Because everyone says it’s impossible but they don’t give specific examples of impossibility. Because the examples that are given just talk about possible ways to work around problems.
And I just want to see a really unsolvable problem.
For example, in a long-standing article by Victor, I did not see such unsolvable problems, and my point of view on the arguments in that article is presented above.
Moreover, the very appearance of an event audit indicates the conceptual obsolescence of the article. Because the correct view point has shifted from protecting objects to monitoring and protecting against specific potentially dangerous actions. Although, of course, the relation still remains in the point of the need to protect some implementations in standard modules and classes from modifications. And it definitely seems to me that the implementation of real proxy objects in python is quite possible.

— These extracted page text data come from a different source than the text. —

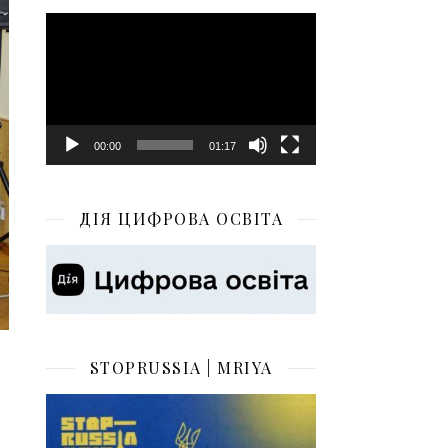
Відеопрогравач
00:00
01:17
ДІЯ ЦИФРОВА ОСВІТА
STOPRUSSIA | MRIYA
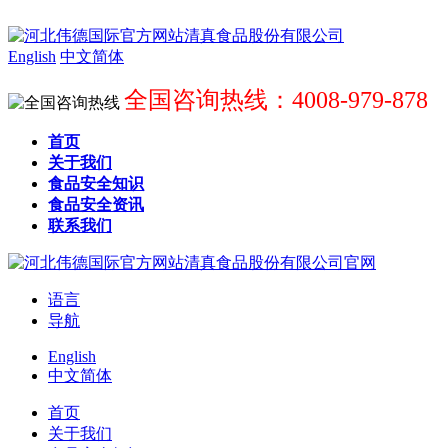
English
中文简体
全国咨询热线：4008-979-878
首页
关于我们
食品安全知识
食品安全资讯
联系我们
语言
导航
English
中文简体
首页
关于我们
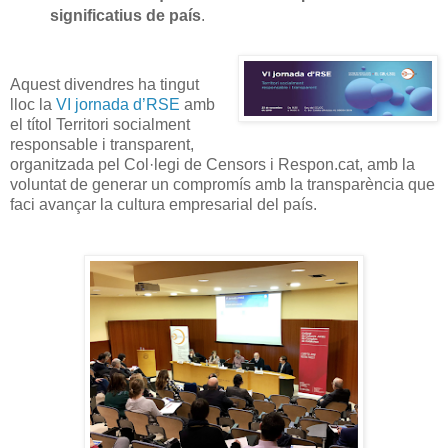
significatius de país
.
Aquest divendres ha tingut
lloc la
VI jornada d’RSE
amb
el títol Territori socialment
responsable i transparent,
organitzada pel Col·legi de Censors i Respon.cat, amb la
voluntat de generar un compromís amb la transparència que
faci avançar la cultura empresarial del país.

TobiasHT · October 20, 2024, 12:25pm

I think this discussion is shifting from the point of the topic that I created. The head of the topic is to discuss if subinterpreters can be extended with sandboxing capabilities, and I request we remain on that track if we’re to engage on this thread.

mwr · October 20, 2024, 12:33pm

Yes, Victor’s words and article expanded the context of the discussion. I think it’s not a problem at all.

pf_moore · October 20, 2024, 12:34pm

A lot of design decisions in Python are based on the “consenting adults” principle - the language doesn’t try to protect people from the consequences of their actions, but rather assumes reasonable behaviour on the part of the developer.

Nobody’s pretending that the issue you linked is a feature. It’s just behaviour that nobody should care about. To quote Guido from that issue:

the reason we proxy in the first place is not absolute safety but to make sure people don’t accidentally update the dict when they intend to update the class

There was never any intent that a MappingProxy protects against deliberate efforts to bypass it.

You seem to be assuming that Python is intended to prevent a malicious developer, with the ability to run arbitrary code against the interpreter, from getting access to whatever they want. It’s not - Python is built on the “consenting adults” principle and assumes that the developer can be trusted. That’s in stark contrast to languages like Javascript, which were designed from the start for use in a hostile environment where the code the interpreter is running can’t be trusted.

Making Python secure in the sense you seem to be interested in may be possible, but it would involve a massive rewrite, of both the language and the implementation, and it’s likely that the resulting language wouldn’t even be recognisably Python any more.

mwr · October 20, 2024, 12:43pm

It looks like you are the first core developer who has voiced this
But in a previous topic I gave a quick counterexample to this problem

i.e. python is so good that it allows to solve problems of a deeply low level at levels much higher.
And it seems to me that there is quite a chance to try to solve most of the problems just without a large-scale rewriting of the language architecture.
But there are still a few issues that I would like to hear from you as core developers.
And the main one is the issue with frames. Is it possible to have access to the point of their creation from python itself? Are the possible calls for accessing them limited to those events that are already in the event audit, or are there any others?